O presidente Luiz Inácio Lula da Silva enviou nesta quarta-feira (1º) ao Senado a mensagem oficial com a indicação do advogado-geral da União, Jorge Messias, para ocupar a vaga de ministro do Supremo Tribunal Federal (STF). A cadeira está aberta desde outubro de 2025, com a aposentadoria do ministro Luís Roberto Barroso.
A documentação foi entregue pela Secretaria Especial de Assuntos Jurídicos da Casa Civil, dando início ao trâmite que inclui sabatina na Comissão de Constituição e Justiça (CCJ) e votação no plenário do Senado. Para ser confirmado, Messias precisará do aval da maioria dos senadores.
Impasse de mais de quatro meses
O nome de Messias foi anunciado pelo Planalto em 20 de novembro, mas o envio oficial ao Senado foi adiado por mais de quatro meses. Nos bastidores, a avaliação era de que o indicado não reunia apoio suficiente entre os parlamentares.
A escolha contrariou publicamente o presidente do Senado, Davi Alcolumbre (União-AP), que defendia a indicação do senador Rodrigo Pacheco (PSD-MG), ex-presidente da Casa. O episódio gerou atritos entre o Palácio do Planalto e o Congresso, com aliados de Alcolumbre afirmando que o senador se irritou por não ter sido consultado previamente.
Diante do cenário adverso, o governo optou por postergar o envio da mensagem, na tentativa de reduzir o risco de rejeição do nome.
Próximos passos
Com a formalização, o nome de Messias segue agora para análise da CCJ, onde será sabatinado. O presidente da comissão, senador Otto Alencar (PSD-BA), já trabalha com a expectativa de realizar a sabatina em um prazo de até 15 dias, mas a data depende da articulação com Alcolumbre.

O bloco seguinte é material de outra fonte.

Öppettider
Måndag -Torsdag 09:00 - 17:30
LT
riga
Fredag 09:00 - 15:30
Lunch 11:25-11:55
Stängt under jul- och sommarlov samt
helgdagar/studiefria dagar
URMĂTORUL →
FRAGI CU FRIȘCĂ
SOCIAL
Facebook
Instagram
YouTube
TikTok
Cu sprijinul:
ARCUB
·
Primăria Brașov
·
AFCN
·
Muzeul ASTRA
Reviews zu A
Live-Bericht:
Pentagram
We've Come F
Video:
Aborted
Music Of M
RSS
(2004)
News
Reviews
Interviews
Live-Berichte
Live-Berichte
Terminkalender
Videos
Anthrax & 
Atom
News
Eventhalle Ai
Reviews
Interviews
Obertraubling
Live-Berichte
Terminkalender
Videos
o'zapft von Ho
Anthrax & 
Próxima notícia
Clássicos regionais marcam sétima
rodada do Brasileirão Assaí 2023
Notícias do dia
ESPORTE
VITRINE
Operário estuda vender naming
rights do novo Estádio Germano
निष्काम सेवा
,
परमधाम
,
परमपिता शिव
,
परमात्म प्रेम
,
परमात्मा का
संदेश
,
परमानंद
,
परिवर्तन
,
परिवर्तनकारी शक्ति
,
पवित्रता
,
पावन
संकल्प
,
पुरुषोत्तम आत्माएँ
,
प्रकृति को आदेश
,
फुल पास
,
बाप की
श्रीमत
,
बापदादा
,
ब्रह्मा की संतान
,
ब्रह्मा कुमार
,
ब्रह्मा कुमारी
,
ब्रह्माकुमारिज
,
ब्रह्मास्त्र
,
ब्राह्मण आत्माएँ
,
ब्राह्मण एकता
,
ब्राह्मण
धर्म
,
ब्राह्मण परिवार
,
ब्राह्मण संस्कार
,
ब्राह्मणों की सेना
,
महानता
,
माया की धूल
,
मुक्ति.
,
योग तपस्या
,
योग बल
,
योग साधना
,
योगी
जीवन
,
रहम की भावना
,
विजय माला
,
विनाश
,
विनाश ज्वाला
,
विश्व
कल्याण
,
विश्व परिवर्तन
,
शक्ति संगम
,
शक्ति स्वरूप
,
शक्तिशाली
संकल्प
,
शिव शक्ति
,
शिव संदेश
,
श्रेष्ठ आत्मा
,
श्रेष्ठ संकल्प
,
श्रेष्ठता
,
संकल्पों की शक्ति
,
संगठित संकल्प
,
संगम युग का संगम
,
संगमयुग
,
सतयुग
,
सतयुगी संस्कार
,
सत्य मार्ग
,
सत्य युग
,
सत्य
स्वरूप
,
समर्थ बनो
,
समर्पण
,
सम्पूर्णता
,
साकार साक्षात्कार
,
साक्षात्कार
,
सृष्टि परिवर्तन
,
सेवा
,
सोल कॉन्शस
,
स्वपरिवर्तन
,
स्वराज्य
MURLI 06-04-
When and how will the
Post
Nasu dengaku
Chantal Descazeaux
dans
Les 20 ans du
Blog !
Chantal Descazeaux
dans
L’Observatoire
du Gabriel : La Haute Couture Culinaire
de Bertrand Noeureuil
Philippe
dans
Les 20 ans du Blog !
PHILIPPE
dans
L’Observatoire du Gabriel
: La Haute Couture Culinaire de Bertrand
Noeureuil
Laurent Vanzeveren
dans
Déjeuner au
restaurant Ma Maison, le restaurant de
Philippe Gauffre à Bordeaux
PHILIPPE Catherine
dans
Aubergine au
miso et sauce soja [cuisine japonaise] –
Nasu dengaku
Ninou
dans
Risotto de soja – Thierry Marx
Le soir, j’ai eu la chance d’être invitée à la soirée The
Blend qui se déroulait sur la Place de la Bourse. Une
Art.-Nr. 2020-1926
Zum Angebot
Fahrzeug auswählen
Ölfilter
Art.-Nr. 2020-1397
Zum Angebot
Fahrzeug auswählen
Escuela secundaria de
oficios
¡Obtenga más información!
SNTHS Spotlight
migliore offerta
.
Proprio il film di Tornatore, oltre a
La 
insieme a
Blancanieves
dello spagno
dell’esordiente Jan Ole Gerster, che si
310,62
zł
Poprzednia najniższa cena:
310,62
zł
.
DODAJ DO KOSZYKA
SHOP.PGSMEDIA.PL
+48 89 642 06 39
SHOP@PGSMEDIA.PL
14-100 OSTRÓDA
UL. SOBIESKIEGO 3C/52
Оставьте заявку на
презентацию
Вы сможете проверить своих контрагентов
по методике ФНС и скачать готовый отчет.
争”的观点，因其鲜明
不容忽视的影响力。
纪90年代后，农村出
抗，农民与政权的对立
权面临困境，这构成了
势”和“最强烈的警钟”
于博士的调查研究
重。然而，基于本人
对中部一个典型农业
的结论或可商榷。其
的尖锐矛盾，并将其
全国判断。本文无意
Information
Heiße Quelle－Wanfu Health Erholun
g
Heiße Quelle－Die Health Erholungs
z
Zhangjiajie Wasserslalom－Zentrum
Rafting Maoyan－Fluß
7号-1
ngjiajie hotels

Se aprovado na CCJ, Messias ainda precisará ser confirmado pelo plenário do Senado por maioria simples dos votos.
Quem é Jorge Messias
Jorge Rodrigo Araújo Messias nasceu em Recife, em 1980. Advogado, integra a carreira da Advocacia-Geral da União desde 2007, onde atua como procurador da Fazenda Nacional. É graduado em Direito pela Universidade Federal de Pernambuco (UFPE) e mestre e doutor em Desenvolvimento, Sociedade e Cooperação Internacional pela Universidade de Brasília (UnB).
Ao longo da trajetória profissional, ocupou os cargos de procurador do Banco Nacional de Desenvolvimento Econômico e Social (BNDES), consultor jurídico do Ministério da Ciência, Tecnologia e Inovações e secretário de Regulação e Supervisão da Educação Superior no Ministério da Educação. Foi também subchefe de análise e acompanhamento de políticas governamentais da Casa Civil e assistente parlamentar do senador Jaques Wagner.